Simple concurrent importer for MySQL using load_data_infile2.
Add to your application's Gemfile:
gem 'mysql_import'
And bundle.
For exampole, if you want to import to users
table from /path/to/users.csv
:
db_config = {
host: 'localhost'
database: 'mysql_import_test'
username: 'root'
}
importer = MysqlImport.new(db_config)
importer.add('/path/to/users.csv')
importer.import
# => Import to `users` tables
Multiple import:
importer = MysqlImport.new(db_config)
importer.add('/path/to/users.csv')
importer.add('/path/to/groups.csv')
importer.add('/path/to/departments.csv')
importer.import
# => Import to three tables from three csv files
MysqlImport has the concurrency because it uses the parallel gem.
With import options:
importer = MysqlImport.new(db_config)
importer.add('/path/to/users1.csv', table: 'users')
importer.add('/path/to/users2.csv', table: 'users')
importer.add('/path/to/users3.csv', table: 'users')
importer.import
# => Import to `users` table from three csv files
Key that can be passed to the second argument of the option of MysqlImport#initialize
is the four types.
concurrency: The number of threads to use. Ruby' GIL is released when the IO waiting occurs in mysql, you might be effective by concurrent processing. (default: 2)
importer = MysqlImport.new(db_config, concurrency: 4)
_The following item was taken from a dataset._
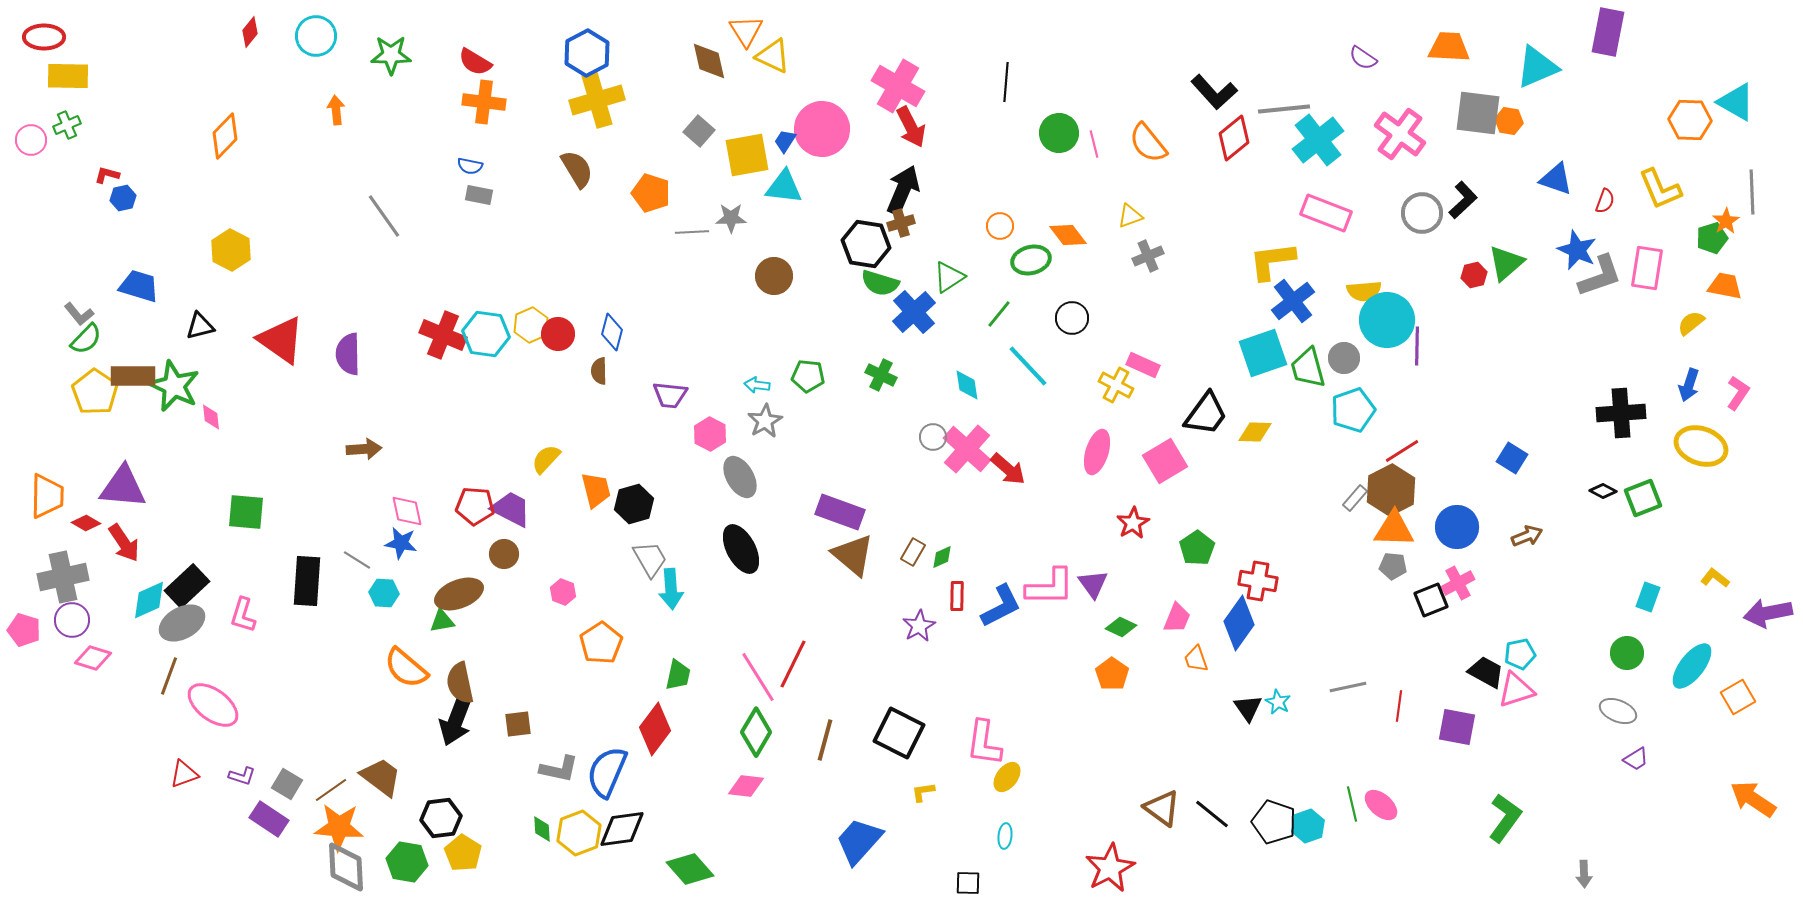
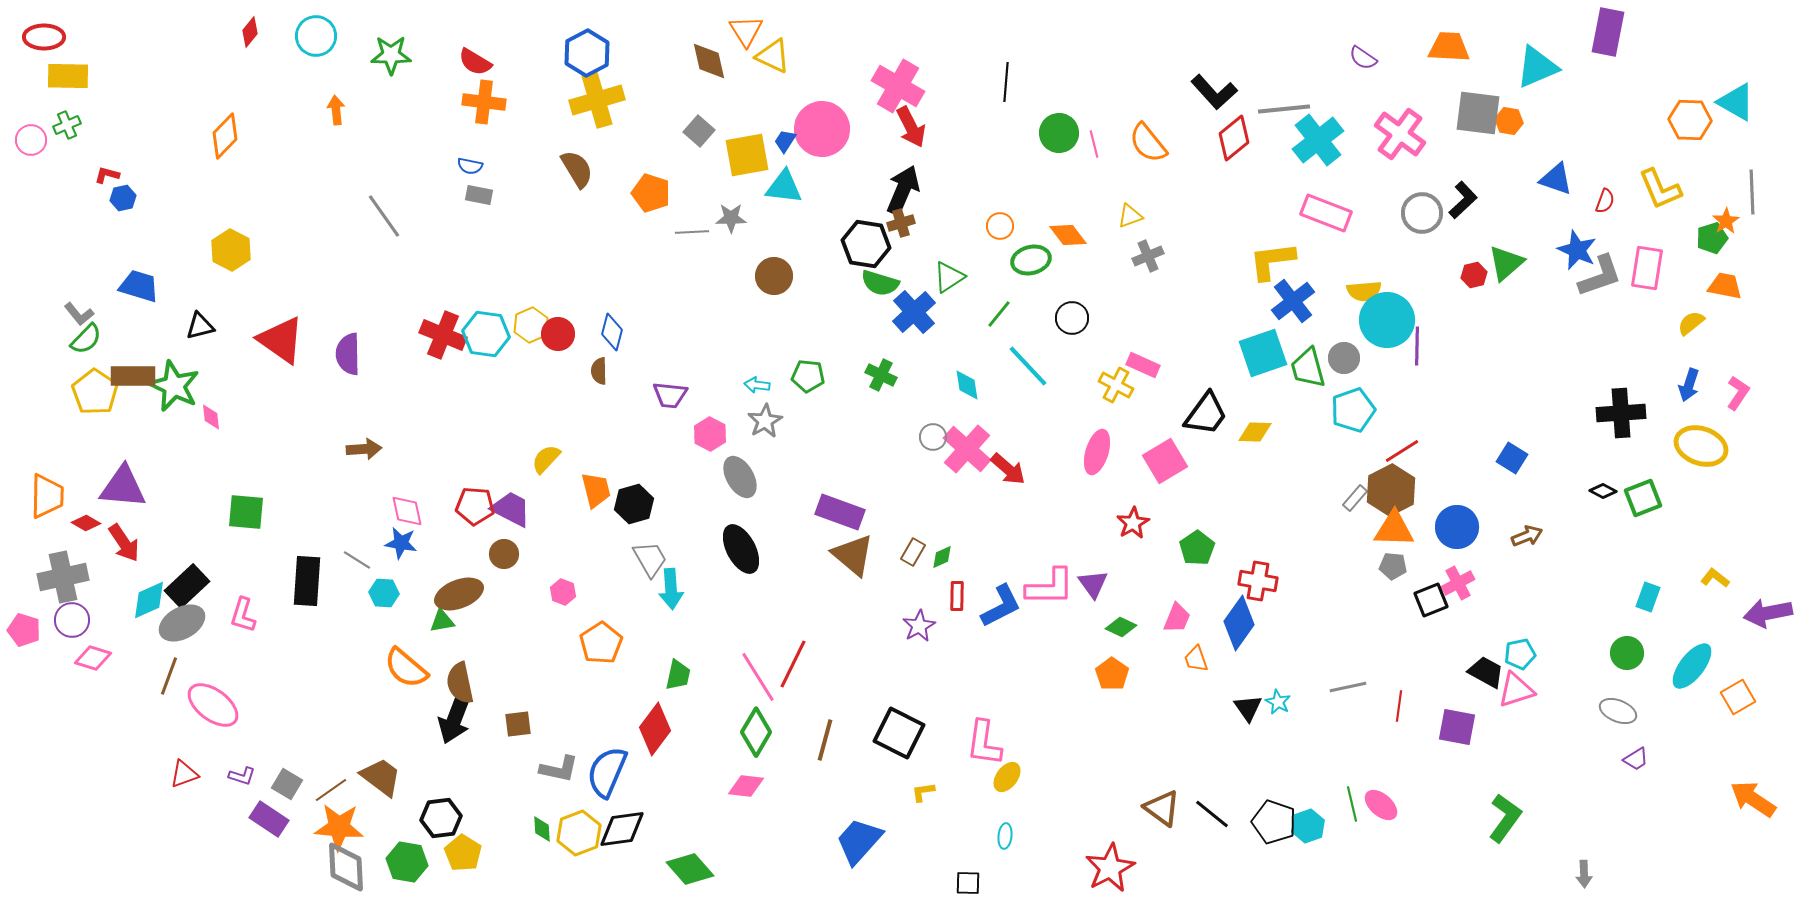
black arrow at (456, 720): moved 1 px left, 2 px up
log: This is an option for the logger. (default: nil)
# File path
importer = MysqlImport.new(db_config, log: '/path/to/import.log')
# nil(This is the same as `/dev/null`)
importer = MysqlImport.new(db_config, log: nil)
# STDOUT / STDERR
importer = MysqlImport.new(db_config, log: $stdout)
# Custom logger
importer = MysqlImport.new(db_config, log: CustomLogger.new)
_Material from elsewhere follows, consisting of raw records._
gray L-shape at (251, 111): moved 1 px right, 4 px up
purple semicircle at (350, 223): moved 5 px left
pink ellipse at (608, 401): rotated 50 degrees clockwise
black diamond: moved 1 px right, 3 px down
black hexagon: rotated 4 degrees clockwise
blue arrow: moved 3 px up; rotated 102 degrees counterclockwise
debug: This is a flag to the level of the logger to debug. (default: false)
importer = MysqlImport.new(db_config, log: $stdout, debug: true)
sql_opts: This is the option of import to be passed directly to the second argument of LoadDataInfile2#initialize
.
See more details for import options.
https://github.com/nalabjp/load_data_infile2#sql-options
The second argument of MysqlImport#add
will be passed directly to the second argument of LoadDataInfile2#import
.
See more details for import options.
https://github.com/nalabjp/load_data_infile2#sql-options
If you want to import only a specific file, you can specify the file.
The specification of the file will be used regular expression
importer = MysqlImport.new(db_config)
importer.add('/path/to/users.csv')
importer.add('/path/to/groups.csv')
importer.add('/path/to/departments.csv')
importer.import('users')
# => Only import to `users` table
importer.import(['users', 'groups'])
# => Import to `users` and `groups` table
If empry:
importer.import([])
# => Do not import anything
You are able to set the hook immediately before and after import.
The hook will accept either String or Proc or Array.
String is evaluated directly as SQL.
importer = MysqlImport.new(db_config)
importer.add(
'/path/to/users.csv',
{
before: 'TRUNCATE TABLE users;'
}
)
importer.import
# => Truncate query is always executed before import.
If you want to make the subsequent processing based on the execution result of SQL, you should use Proc.
Arguments that are passed to Proc is an instance of LoadDataInfile2::Client
, which is a subclass of Mysql2::Client
.
importer = MysqlImport.new(db_config)
importer.add(
'/path/to/users.csv',
{
before: ->(cli) {
res = cli.query('SELECT COUNT(*) AS c FROM users;')
cli.query('TRUNCATE TABLE users;') if res.first['c'] > 0
}
}
)
importer.import
# => If there is one or more records in `users` table, truncate query is executed.
Array of elements you need to use String or Proc.
importer = MysqlImport.new(db_config)
importer.add(
'/path/to/users.csv',
{
before: [
"SET sql_mode = 'STRICT_TRANS_TABLES';",
->(cli) {
res = cli.query('SELECT COUNT(*) AS c FROM users;')
cli.query('TRUNCATE TABLE users;') if res.first['c'] > 0
}
],
after: [
'SET @i = 0;',
'UPDATE users SET order = (@i := @i + 1) ORDER BY name, email ASC;',
]
}
)
importer.import
If you want to skip all subsequent processing, you will need to raise MysqlImport::Break
in Proc.
importer = MysqlImport.new(db_config)
importer.add(
'/path/to/users.csv',
{
before: ->(cli) {
res = cli.query('SELECT COUNT(*) AS c FROM users;')
raise MysqlImport::Break if res.first['c'] > 0
},
after: [
'SET @i = 0;',
'UPDATE users SET order = (@i := @i + 1) ORDER BY name, email ASC;',
]
}
)
importer.import
# => If there is one or more records in `users` table, import and after hook will be skipped.
Bug reports and pull requests are welcome on GitHub at https://github.com/nalabjp/mysql_import.
The gem is available as open source under the terms of the MIT License.